- G.R.A.V.E. Grrrls: Destroyers of the Dead #1 - By Alex Ross

Publication information
- Publisher: Midnight Show The Scream Factory
- Schedule: Monthly
- Format: Limited series
- Genre: Horror;
- Publication date: 2005 – 2008
- No. of issues: 3

Creative team
- Created by: Scott Licina and Ken Wolak
- Written by: Scott Licina
- Artist: Ken Wolak
- Colorist: Ken Wolak

= G.R.A.V.E. Grrrls: Destroyers of the Dead =

Comic book mini-series

G.R.A.V.E. Grrrls: Destroyers of the Dead is a 2005 comic book mini-series.

==Publication history==
G.R.A.V.E. Grrrls: Destroyers of the Dead was published as a monthly three-issue comic book limited series by Midnight Show in 2005.
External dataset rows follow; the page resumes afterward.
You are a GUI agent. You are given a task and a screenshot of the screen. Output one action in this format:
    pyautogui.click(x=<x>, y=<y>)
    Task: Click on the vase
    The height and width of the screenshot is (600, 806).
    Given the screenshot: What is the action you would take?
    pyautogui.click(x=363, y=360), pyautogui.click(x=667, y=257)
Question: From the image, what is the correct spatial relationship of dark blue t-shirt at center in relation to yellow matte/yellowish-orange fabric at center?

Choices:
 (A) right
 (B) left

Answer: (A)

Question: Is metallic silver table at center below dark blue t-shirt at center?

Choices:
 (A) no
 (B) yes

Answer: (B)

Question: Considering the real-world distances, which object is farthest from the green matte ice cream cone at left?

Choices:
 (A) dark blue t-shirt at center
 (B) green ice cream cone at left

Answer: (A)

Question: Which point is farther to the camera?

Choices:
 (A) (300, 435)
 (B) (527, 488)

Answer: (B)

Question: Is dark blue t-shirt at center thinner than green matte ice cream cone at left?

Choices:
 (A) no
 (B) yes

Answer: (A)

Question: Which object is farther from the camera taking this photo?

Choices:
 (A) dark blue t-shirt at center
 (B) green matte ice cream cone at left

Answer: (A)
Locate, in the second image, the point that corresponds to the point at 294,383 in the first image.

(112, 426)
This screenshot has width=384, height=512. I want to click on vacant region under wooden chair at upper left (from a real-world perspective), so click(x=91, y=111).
It was re-released by The Scream Factory in a digital edition for a brief time only on WOWIO in April 2008.

==Plot synopsis==
A new nano-technology developed to cure Alzheimer's disease (the Project: Born Again chip) is somehow bringing the dead back to life with an insatiable hunger for human flesh, and it's going to take three “enhanced” female government ops known as the G.R.A.V.E. (Genetically Refined And Virally Enhanced) Grrrls to solve the mystery and put the dead back to bed. But that only raises more questions- both to the zombie plague and their own origins.